Meaning: despite what one just have said or in spite of that
- Rubi is always calm and composed. Having said that, she got furious when I called her doodoo.
In the beginning, I as the speaker say that Rubi is calm and composed, and then I contradict myself and introduce something that goes against what I’ve just said: she got furious when I called her Doodoo. So, the phrase ‘having said that’ introduces a part that contradicts or opposes what the speaker has just said. But both the statements are true to the speaker.
- The exam is going to be tougher this time. Having said that, you can still get good grades.
- Your performance has been remarkable. Having said that, we still think you can get better in some areas.
- He hasn’t been doing well lately. Having said that, I think he still can be a great asset to our team.
- This car is extremely expensive. Having said that, I would love to buy it some day as it’s one of the best cars in the world.
- Juhi never talked to us respectfully. Having said that, she always helped us when we needed it the most.
- Jon deserves to be fired for abusing the girl. Having said that, he does not deserve to be arrested and beaten.
- Arpit has always been there for me. He has always helped me in my tough times. Having said that, he sometimes brags about what he has and tries to belittle me.

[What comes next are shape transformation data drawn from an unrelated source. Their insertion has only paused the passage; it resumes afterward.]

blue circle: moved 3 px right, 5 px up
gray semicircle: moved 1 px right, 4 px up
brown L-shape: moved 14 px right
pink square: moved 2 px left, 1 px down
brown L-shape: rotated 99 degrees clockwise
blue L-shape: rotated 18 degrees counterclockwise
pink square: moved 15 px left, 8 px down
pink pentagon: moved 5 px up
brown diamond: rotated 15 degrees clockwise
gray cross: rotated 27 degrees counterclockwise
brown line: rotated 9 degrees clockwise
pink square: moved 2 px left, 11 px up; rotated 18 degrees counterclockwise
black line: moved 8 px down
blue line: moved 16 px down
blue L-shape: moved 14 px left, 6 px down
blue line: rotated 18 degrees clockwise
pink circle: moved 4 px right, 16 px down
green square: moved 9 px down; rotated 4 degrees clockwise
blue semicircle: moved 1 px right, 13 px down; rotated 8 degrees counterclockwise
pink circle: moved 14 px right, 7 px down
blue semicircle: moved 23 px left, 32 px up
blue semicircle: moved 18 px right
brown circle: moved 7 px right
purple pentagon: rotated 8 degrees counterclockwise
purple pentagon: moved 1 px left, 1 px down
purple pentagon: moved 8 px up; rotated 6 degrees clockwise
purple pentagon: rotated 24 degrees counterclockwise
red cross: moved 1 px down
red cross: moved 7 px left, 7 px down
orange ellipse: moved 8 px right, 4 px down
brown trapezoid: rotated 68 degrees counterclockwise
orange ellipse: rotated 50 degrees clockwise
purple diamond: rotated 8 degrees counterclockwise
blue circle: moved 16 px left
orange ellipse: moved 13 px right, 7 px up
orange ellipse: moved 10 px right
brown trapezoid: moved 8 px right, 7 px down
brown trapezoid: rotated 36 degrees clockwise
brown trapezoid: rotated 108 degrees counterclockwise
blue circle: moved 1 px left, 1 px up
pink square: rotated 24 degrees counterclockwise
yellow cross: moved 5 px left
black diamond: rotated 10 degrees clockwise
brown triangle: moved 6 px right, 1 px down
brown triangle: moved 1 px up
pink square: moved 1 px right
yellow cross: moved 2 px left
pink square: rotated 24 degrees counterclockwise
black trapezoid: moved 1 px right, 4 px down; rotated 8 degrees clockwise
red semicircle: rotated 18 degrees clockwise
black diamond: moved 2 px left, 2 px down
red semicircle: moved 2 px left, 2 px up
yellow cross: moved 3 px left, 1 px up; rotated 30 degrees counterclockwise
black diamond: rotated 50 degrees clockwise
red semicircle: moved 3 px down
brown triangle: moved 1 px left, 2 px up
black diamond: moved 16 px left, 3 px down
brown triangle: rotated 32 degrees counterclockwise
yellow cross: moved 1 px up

- He charges way too much for a class. Having said that, his teaching style is amazing.
- My father spent way too much on my younger sister’s birthday. Having said that, she deserved it.
- You are extremely talented and have been excellent at your job. Having said that, you can’t do this.
We can use ‘THAT SAID’ and ‘THAT BEING SAID’ instead of HAVING SAID THAT
The expressions ‘that said’ and ‘that being said’ have the same meaning and are often used in place of having said that.
- The exam is going to be tougher this time. That said, you can still get good grades.
- Your performance has been remarkable. That being said, we still think you can get better in some areas.
Avoid using ‘having said that’ in a formal communication
Using ‘having said that’ is very common to introduce something contradictory in spoken English, but we should avoid using it in a formal communication.